Die Jungen sind zutraulicher und neugieriger als die Alten. Aber als Poppy versehentlich auf einen verschlafenen Heuler in einer Dünenmulde trifft, wird sie angefaucht und weicht erschrocken zurück. Das Meer liegt im Kälteschlaf, wie eine unendliche glitzernde Silberfolie, die am Horizont mit dem Himmel verschwimmt.
Der Winter hat dieser Welt alle Farben ausgesogen und scharfe Kontraste geschaffen. Massive Wellenbrecher aus dunklem Hartholz schieben sich von dem Strand her weit ins Meer hinein. Sie teilen Sand und Wasser in unzählige Abschnitte, um die Wucht der Wellen zu mildern und das dem Ozean abgerungene Land zu schützen.
Einige hundert Meter entfernt erkenne ich eine weitere Robbenkolonie, die ich zunächst für Felsbrocken gehalten habe. Schemenhaft zeichnen sich dort zwei Spaziergänger ab, ein Mann und eine Frau mit langem Haar. Sie bewegen sich langsam zwischen den dunklen Massen umher, als suchten sie etwas. Mit zusammengekniffenen Augen blinzele ich gegen das Licht. Der Mann kommt mir plötzlich bekannt vor. Jetzt rücken sie eng zusammen, als sprächen sie miteinander. Sie lehnt ihren Kopf zu ihm, legt ihm einen Arm um die Schultern und deutet auf etwas vor ihnen.
Ich wühle in der Manteltasche, bis ich mein Fernglas gefunden habe. Mein Herz stolpert, als ich die karierte Fellmütze mit den Ohrenklappen erkenne, seinen hochgewachsenen schlaksigen, leicht nach vorn gebeugten Körper, die Art, wie er den Kopf neigt, um der Frau zuzuhören. Dann sagt er etwas, und sie lacht. Das kann Joe gut, Frauen zum Lachen bringen.
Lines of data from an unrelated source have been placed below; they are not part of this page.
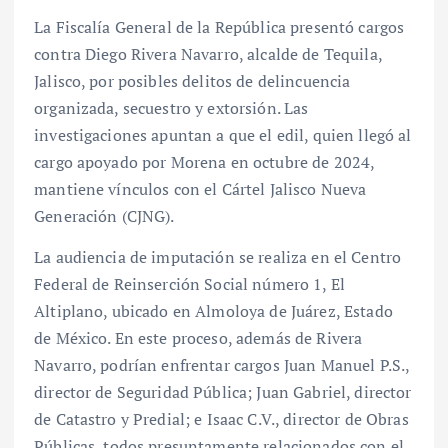
La Fiscalía General de la República presentó cargos
contra Diego Rivera Navarro, alcalde de Tequila,
Jalisco, por posibles delitos de delincuencia
organizada, secuestro y extorsión. Las
investigaciones apuntan a que el edil, quien llegó al
cargo apoyado por Morena en octubre de 2024,
mantiene vínculos con el Cártel Jalisco Nueva
Generación (CJNG).
La audiencia de imputación se realiza en el Centro
Federal de Reinserción Social número 1, El
Altiplano, ubicado en Almoloya de Juárez, Estado
de México. En este proceso, además de Rivera
Navarro, podrían enfrentar cargos Juan Manuel P.S.,
director de Seguridad Pública; Juan Gabriel, director
de Catastro y Predial; e Isaac C.V., director de Obras
Públicas, todos presuntamente relacionados con el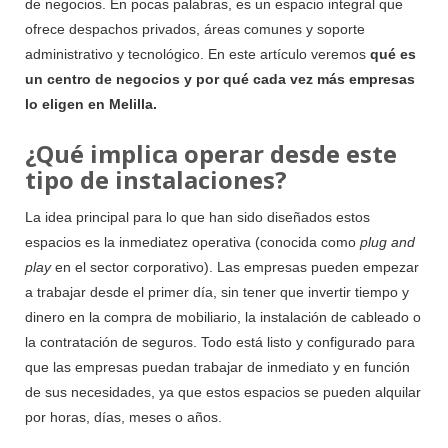
de negocios. En pocas palabras, es un espacio integral que
ofrece despachos privados, áreas comunes y soporte
administrativo y tecnológico. En este artículo veremos
qué es
un centro de negocios y por qué cada vez más empresas
lo eligen en Melilla.
¿Qué implica operar desde este
tipo de instalaciones?
La idea principal para lo que han sido diseñados estos
espacios es la inmediatez operativa (conocida como
plug and
play
en el sector corporativo). Las empresas pueden empezar
a trabajar desde el primer día, sin tener que invertir tiempo y
dinero en la compra de mobiliario, la instalación de cableado o
la contratación de seguros. Todo está listo y configurado para
que las empresas puedan trabajar de inmediato y en función
de sus necesidades, ya que estos espacios se pueden alquilar
por horas, días, meses o años.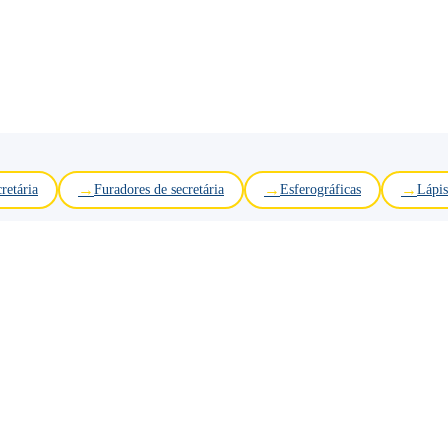
retária
Furadores de secretária
Esferográficas
Lápis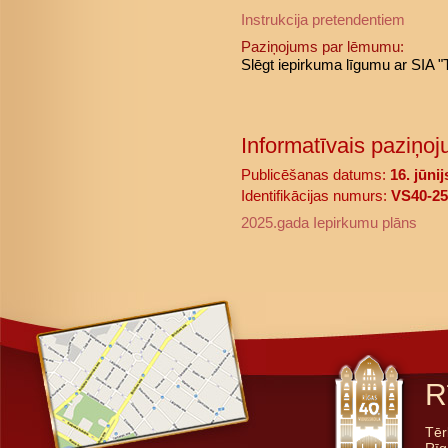
Instrukcija pretendentiem
Paziņojums par lēmumu:
Slēgt iepirkuma līgumu ar SIA 
Informatīvais paziņoj
Publicēšanas datums:
16. jūni
Identifikācijas numurs:
VS40-25
2025.gada Iepirkumu plāns
R
Tēr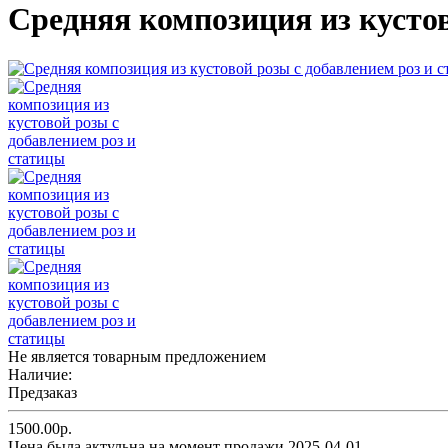
Средняя композиция из кустов
Не является товарным предложением
Наличие:
Предзаказ
1500.00р.
Цена была актульна на момент продажи 2025-04-01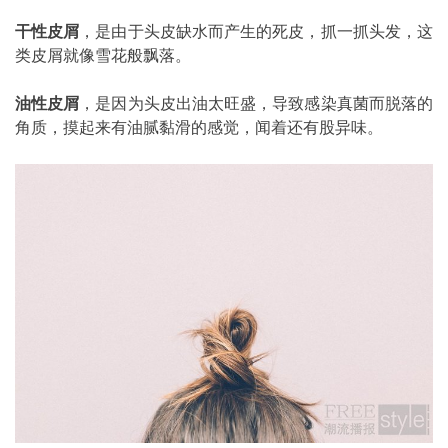
干性皮屑
，是由于头皮缺水而产生的死皮，抓一抓头发，这
类皮屑就像雪花般飘落。
油性皮屑
，是因为头皮出油太旺盛，导致感染真菌而脱落的
角质，摸起来有油腻黏滑的感觉，闻着还有股异味。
Jetzt fällt es mir wieder ein. Sie muss die Studentin sein, die seit zwei Wochen ein Praktikum im Tierrettungszentrum macht. Er hat sie die Tage kurz erwähnt. Aber er hat nicht hinzugefügt, wie hübsch sie zu sein scheint. Dass sie langes rötliches Haar hat und dass er mit ihr die Robben inspiziert. Warum auch. Die Betreuung der Robben gehört schließlich zu den wichtigsten Aufgaben der Arche. Und sie haben immer wieder neue Studenten, die dort ein Praktikum absolvieren. Längst weiß ich, dass ich mein Misstrauen, meine Eifersucht niemals werde besiegen können. Zuviel ist geschehen, damit muss ich leben.
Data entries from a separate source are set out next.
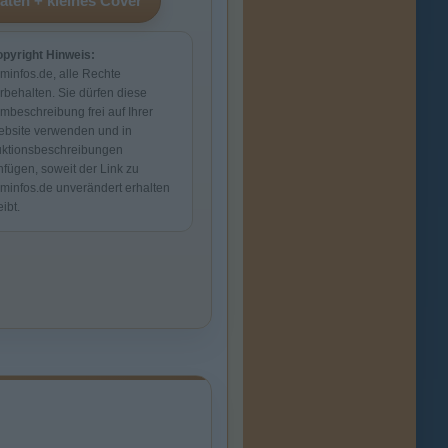
pyright Hinweis:
lminfos.de, alle Rechte
rbehalten. Sie dürfen diese
lmbeschreibung frei auf Ihrer
bsite verwenden und in
ktionsbeschreibungen
nfügen, soweit der Link zu
lminfos.de unverändert erhalten
eibt.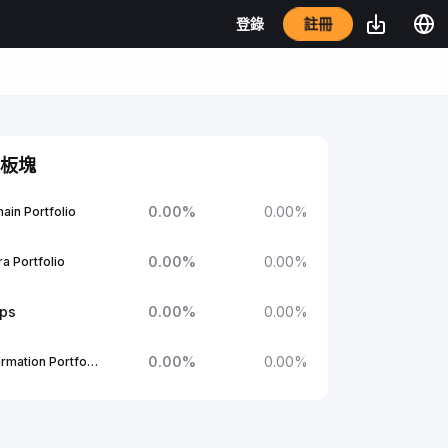
註冊
登錄
板塊
0.00
%
0.00
%
ain Portfolio
0.00
%
0.00
%
a Portfolio
ups
0.00
%
0.00
%
0.00
%
0.00
%
1Confirmation Portfolio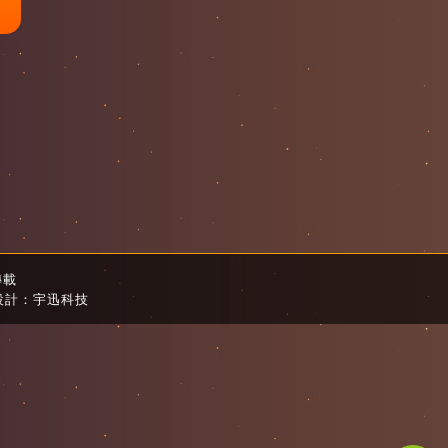
轉載
設計：宇迅科技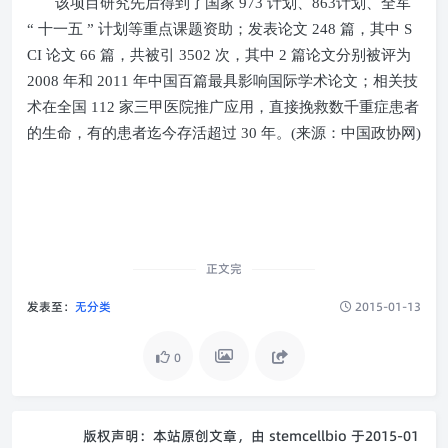
该项目研究先后得到了国家
973
计划、
863
计划、全军
“ 十一五 ” 计划等重点课题资助；发表论文
248
篇，其中
S
CI
论文
66
篇，共被引
3502
次，其中
2
篇论文分别被评为
2008
年和
2011
年中国百篇最具影响国际学术论文；相关技
术在全国
112
家三甲医院推广应用，直接挽救数千重症患者
的生命，有的患者迄今存活超过
30
年。
(
来源：中国政协网
)
正文完
发表至：
无分类
2015-01-13
0
版权声明：
本站原创文章，由
stemcellbio
于2015-01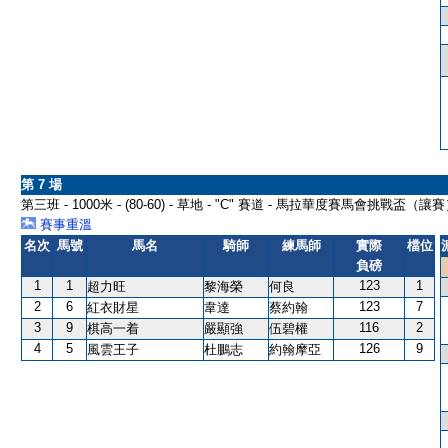
第 7 場
第三班 - 1000米 - (80-60) - 草地 - "C" 賽道 - 馬拉華度賽馬會挑戰盃（讓
賽事重溫
名次
馬號
馬名
騎師
練馬師
實際
檔位
負磅
1
1
123
1
超力旺
黎海榮
何良
2
6
123
7
紅衣財星
韋達
蔡約翰
3
9
116
2
棋高一着
嚴顯強
伍碧權
4
5
126
9
風雲王子
杜鵬志
約翰摩亞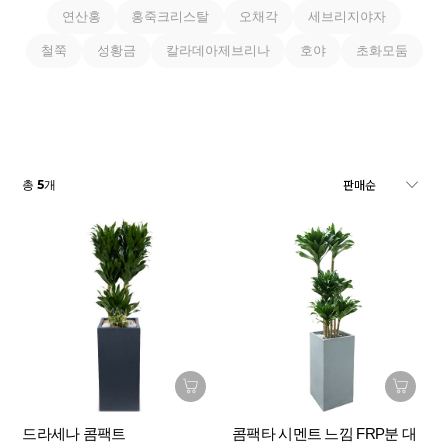
연산홍
홍죽크리스탈
오채각
세브리지야자
철쭉
성황금
칼라데아제브리나
호야
초화모둠
5
총
개
드라세나 콤팩트
콤팩타 시멘트 느낌 FRP분 대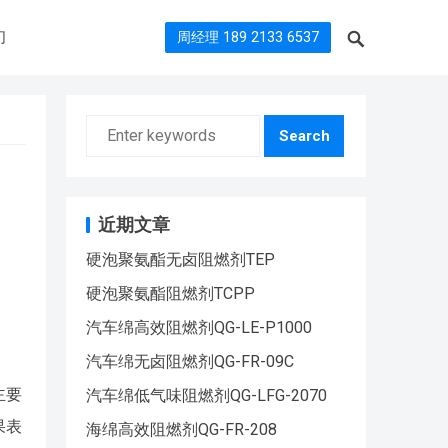
们
周经理 189 2133 6537
Search
近期文章
硬泡聚氨酯无卤阻燃剂TEP
硬泡聚氨酯阻燃剂TCPP
汽车绵高效阻燃剂QG-LE-P1000
汽车绵无卤阻燃剂QG-FR-09C
主要
汽车绵低气味阻燃剂QG-LFG-2070
果表
海绵高效阻燃剂QG-FR-208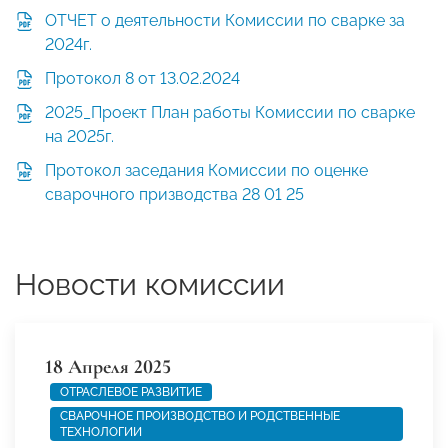
ОТЧЕТ о деятельности Комиссии по сварке за
2024г.
Протокол 8 от 13.02.2024
2025_Проект План работы Комиссии по сварке
на 2025г.
Протокол заседания Комиссии по оценке
сварочного призводства 28 01 25
Новости комиссии
18 Апреля 2025
ОТРАСЛЕВОЕ РАЗВИТИЕ
СВАРОЧНОЕ ПРОИЗВОДСТВО И РОДСТВЕННЫЕ
ТЕХНОЛОГИИ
Poppy ist bei mir stehengeblieben. Sie schaut mich auffordernd an. Ruby beobachtet mich vom Meer her, wo sie gerade einen kleinen Schwimmausflug unternommen hat. Mag das Wasser noch so eisig sein, die Brandung noch so stürmisch – Ruby stürzt sich unweigerlich hinein, als müsse sie sich etwas beweisen. Zum Glück haben die beiden Joe nicht entdeckt, sonst würden sie zu ihm stürmen. Ich will vermeiden, dass er uns sieht.
„Keine Lust mehr, Poppy? Also gut, gehen wir zurück.“ Als hätte sie mich gehört, galoppiert Ruby zu uns herauf. Sie ist pitschnass und zittert am ganzen Körper, aber leider habe ich kein Tuch mitgenommen, um sie trockenzureiben. Macht nichts; Labradore sind hart im Nehmen. Trotzdem sorge ich mich um Ruby. Ihr Körper erscheint so ausgemergelt unter dem struppigen Fell, obwohl sie eine gute Fettschicht besitzt.
Die beiden machen kehrt und traben auf dem Pfad durch die Dünen zurück in Richtung Elmhill. Fast unheimlich, wie mühelos sie jedes Wort verstehen.
Unsere Gäste kehren in der Dämmerung müde von ihren Ausflügen zurück. Morgen werden sie abfahren, dann gibt es zwei Wochen lang erst einmal keine Buchungen.